MGM and Caesars are the two largest operators on the Las Vegas Strip, a vital market for the U.S. gaming industry. Despite the Strip’s robust performance, the stocks of these two giants have diverged. Over the past month, MGM shares have risen by 12.16%, while Caesars has seen a modest increase of just 1.22%. Year-to-date, MGM is showing a small gain, whereas Caesars is down by 22%.

Jonas attributes some of the lag in Caesars stock to its state-level performances, which trail behind rival MGM.

“We believe this is largely a function of management’s playbook of efficiently managing promos/margins, as opposed to anything structural/permanent,” Jonas noted.

Despite some market participants giving up on Caesars stock, Jonas highlighted the potential for management to significantly reduce debt through asset sales and growth opportunities in new regional casinos in Nebraska and Virginia, as well as the refurbishment of the New Orleans integrated resort.

Boyd Unlikely to Pursue Penn Takeover in Near-Term

Jonas also discussed several regional casino operators, including Boyd Gaming (NYSE: BYD), which has significant exposure to the Las Vegas locals market.

Boyd has been rumored to be considering a takeover of rival Penn Entertainment, valued at over $9 billion. However, Boyd has not publicly confirmed this interest, and analysts widely believe Penn is not a willing seller at this time. Jonas agrees, pointing out Boyd’s solid balance sheet as a reason for the speculation, but he also noted the complexities of such a deal.

“We think the complexity of a transaction (likely involving multiple parties, requiring multiple divestitures as well as consent from landlord Gaming & Leisure Properties, while PENN is on the verge of releasing new ESPN Bet features … that should meaningfully improve their product, points to any deal as less likely,” Jonas explained.

ESPN Bet is seen as a potential sticking point for Boyd, as the operator would not want to overpay for Penn’s interactive business. This has led to speculation about a third party, potentially FanDuel parent Flutter Entertainment (NYSE: FLUT), getting involved. However, with ESPN Bet currently holding a small share in the U.S. sports betting market, its appeal to suitors might be limited.

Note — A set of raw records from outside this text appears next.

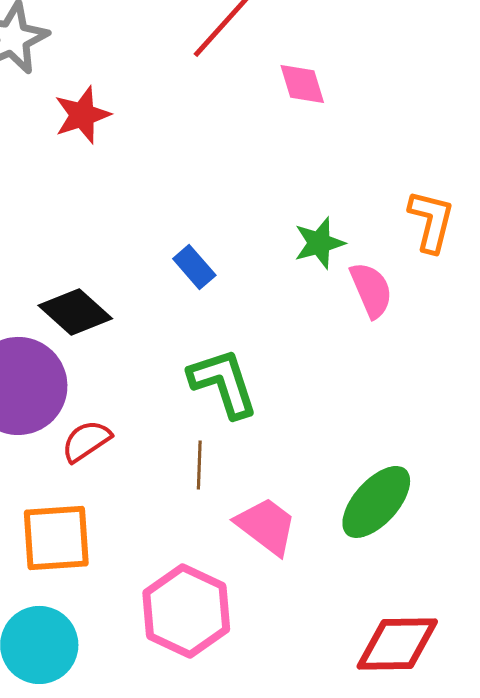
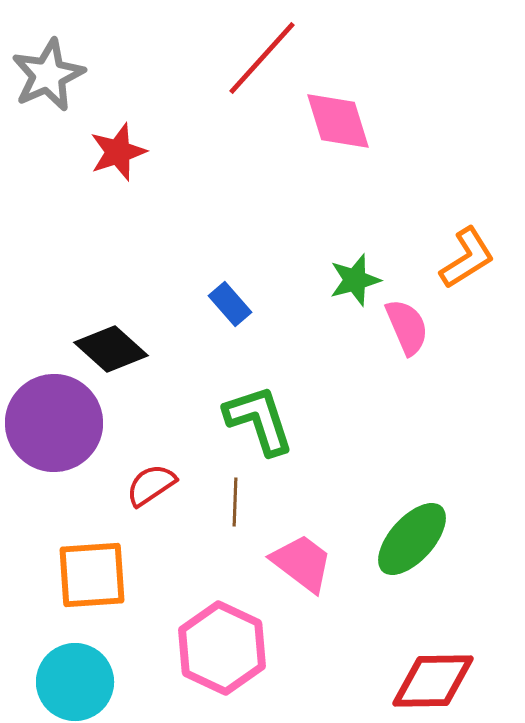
pink diamond: (302, 84) -> (338, 121), size x1.4
orange L-shape: (431, 221) -> (467, 258), turned 44
red semicircle: (86, 441) -> (151, 485), moved

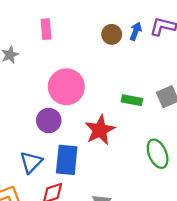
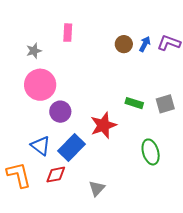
pink circle: (66, 87) -> (40, 85), moved
blue rectangle: (67, 160) -> (72, 148), turned 32
blue triangle: (31, 162) -> (41, 146), turned -45

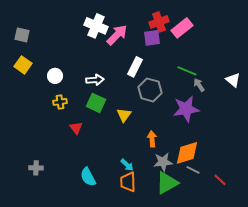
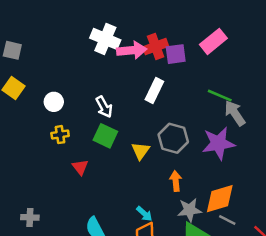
red cross: (159, 22) -> (156, 47), moved
pink arrow: (117, 35) -> (132, 50), turned 40
white arrow: (95, 80) -> (104, 107), turned 66
gray arrow: (199, 85) -> (235, 113), size x1.5
gray hexagon: (150, 90) -> (173, 138), moved

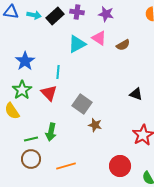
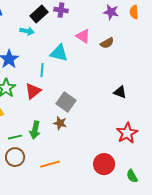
purple star: (106, 14) -> (111, 12), moved
cyan arrow: (34, 15) -> (27, 31), moved
cyan triangle: (77, 44) -> (59, 53), moved, turned 42
red triangle: (49, 93) -> (33, 91), turned 36
brown star: (95, 125) -> (60, 123), moved

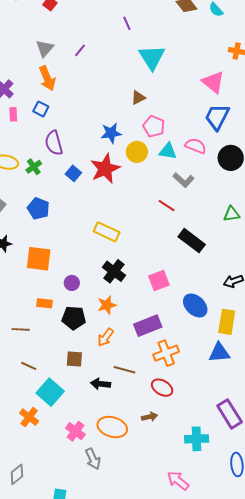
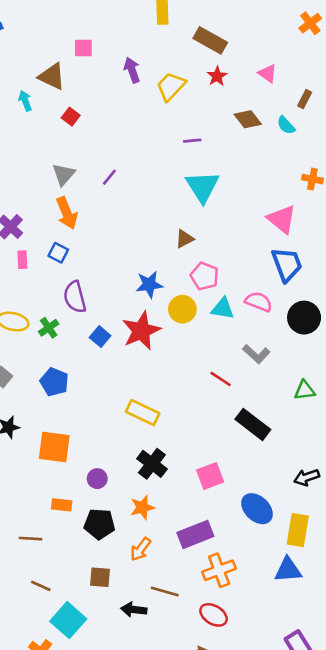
purple line: (127, 23) -> (192, 141), moved, turned -72
blue trapezoid: (217, 117) -> (287, 264), turned 132
gray L-shape: (183, 180) -> (256, 354), moved

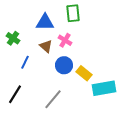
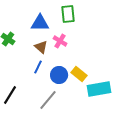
blue line: (25, 62) -> (38, 67), moved
blue circle: (64, 65) -> (59, 75), moved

Bally’s Might Accept Takeover Offer

Jonas also touched on the topic of casino consolidation, particularly regarding Bally’s (NYSE: BALY). With Bally’s securing the necessary financing for its Chicago integrated resort, the company might be more inclined to accept the takeover offer from Standard General, proposed earlier this year.

The hedge fund, controlled by Bally’s Chairman Soo Kim, offered $15 a share for the gaming company earlier this year, significantly lower than its $38 per share acquisition proposal made in March 2022. Standard General is Bally’s largest shareholder.

Jonas speculated that with the Chicago financing secured, Bally’s is less likely to reject the acquisition offer and could accept it while implementing “a number of value-enhancing measures.”

Conclusion

The gaming industry continues to see dynamic movements, with MGM Resorts International and Caesars Entertainment benefiting from resilient Las Vegas Strip trends. However, Penn Entertainment remains unlikely to be taken over in the near term due to complexities and strategic considerations. Meanwhile, Bally’s could be more open to accepting a takeover offer from Standard General, given recent financial developments.